Which Python scheduling library should I use?
For a single Python process running scheduled jobs: APScheduler (feature-rich, persistent stores) or schedule (simpler, in-memory only). For distributed scheduling across many workers: Celery Beat. For computing next-run times: croniter. For managing the system crontab from Python: python-crontab. Django projects can use django-q2 or APScheduler directly.
What's the difference between APScheduler and Celery Beat?
APScheduler runs jobs in the same Python process that scheduled them (or a small set of cooperating processes via persistent stores). Celery Beat is the scheduler half of Celery — it dispatches work to a distributed pool of Celery workers via a message broker (Redis, RabbitMQ). Use APScheduler for in-process scheduling; use Celery Beat when you already have Celery workers or when you need distributed task processing.
Does APScheduler support async?
Yes. APScheduler has an `AsyncIOScheduler` for asyncio applications and a `TornadoScheduler` for Tornado. Job functions can be sync or async — APScheduler handles both. For FastAPI integration, instantiate `AsyncIOScheduler` and call `scheduler.start()` from your startup event.
How do I survive restarts with APScheduler?

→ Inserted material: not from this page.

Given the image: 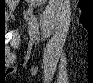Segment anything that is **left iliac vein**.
<instances>
[{"label": "left iliac vein", "mask_w": 93, "mask_h": 83, "mask_svg": "<svg viewBox=\"0 0 93 83\" xmlns=\"http://www.w3.org/2000/svg\"><path fill=\"white\" fill-rule=\"evenodd\" d=\"M28 31H29L30 37L32 38L34 34V30H33V26L31 23H28Z\"/></svg>", "instance_id": "1"}]
</instances>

Configure a persistent JobStore — SQLAlchemyJobStore (any SQL database), MongoDBJobStore, or RedisJobStore. With a persistent store, scheduled jobs are saved to the database and resumed after a restart. The default MemoryJobStore loses everything on restart.
Can I use standard cron expressions with these libraries?
Yes. APScheduler's CronTrigger and Celery's crontab schedule both accept standard 5-field Unix cron syntax. croniter and python-crontab also parse standard expressions. schedule (the library) uses its own English-like DSL instead of cron expressions.